I am obviously punting on a couple of details here to keep things simple for the example, but I think it gets the point across.  The nice part, in my opinion, is that the parameterization nicely captures the "levels" of serialization. For instance, here is what a class that does all the options would look like:

class Point 
 with SimpleFile( 
          Formatter => JSONFormatter( 
              Collapser => DefaultCollapser 
         ) 
    ) {
    has x => (is => rw, isa => Int, default => 0);
    has y => (is => rw, isa => Int, default => 0);

    method clear {
        $self->x(0);
        $self->y(0);
    }
}

And here is a class which does not do the load/store but just does the JSON freeze/thaw:

class Point
 with JSONFormatter( 
          Collapser => DefaultCollapser 
    ) {
    has x => (is => rw, isa => Int, default => 0);
    has y => (is => rw, isa => Int, default => 0);

    method clear {
        $self->x(0);
        $self->y(0);
    }
}

And here is a class which does only the simple pack/unpack:

class Point with DefaultCollapser {
    has x => (is => rw, isa => Int, default => 0);
    has y => (is => rw, isa => Int, default => 0);

    method clear {
        $self->x(0);
        $self->y(0);
    }
}

Overall I am quite happy with this, so now it is just a matter of finding the tuits to actually implement it.

Sunday, July 12, 2009

Thoughts on Parameterized Roles

I was discussing parameterized roles with Sartak and doy at YAPC::NA this year. Sartak is the author of the very cool MooseX::Role::Parameterized module, which implements pretty much unlimited parameterization abilities for roles. The shear, unbridled flexibility embodied in that module is insane, which, of course, is both really cool and really scary at the same time.

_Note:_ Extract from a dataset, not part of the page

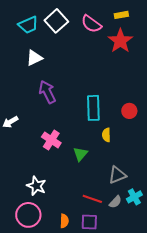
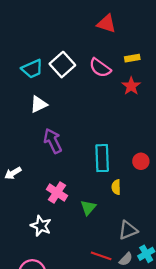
red star: (120, 41) -> (131, 86), size x0.7
white star: (36, 186) -> (41, 226), moved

One of our discussion points was about how so much flexibility, if misused, pretty much destroys the benefits of allomorphism you get from roles. With enough parameterization the statement $object->does(SomeRole) has very little meaning anymore since SomeRole could easily be parameterized so that two instances of it do wildly different things. One of the thoughts discussed for solving this problem was to create a stricter set of different kinds of parameters that are allowed. Essentially restricting the functionality to a sane subset through which we can provide some level of guaranteed allomorphism.  While we pretty much rejected that idea for MooseX::Role::Parameterized, the idea stuck in my head.

So the other day on #moose, I was discussing parameterized roles again with Sartak and doy and I mentioned how I have always seen parameterized roles as being very close to ML Functors. The ML family of languages (Standard ML , OCaml, etc.) has an extremely powerful module system which not only has modules (structure in SML) and module signatures (the "type" of the module) but also functors. Functors are best described as modules which take another module as an argument and produce a third module as a result. The book "ML for the Working Programmer" (highly recommended, it is a great book) shows the following conceptual mapping to try and help describe the ML module system. 

  structure ~ value
  signature ~ type
    functor ~ function

But as the book says, this is a helpful starting point, but it fails to convey the full possibilities of the ML module system. 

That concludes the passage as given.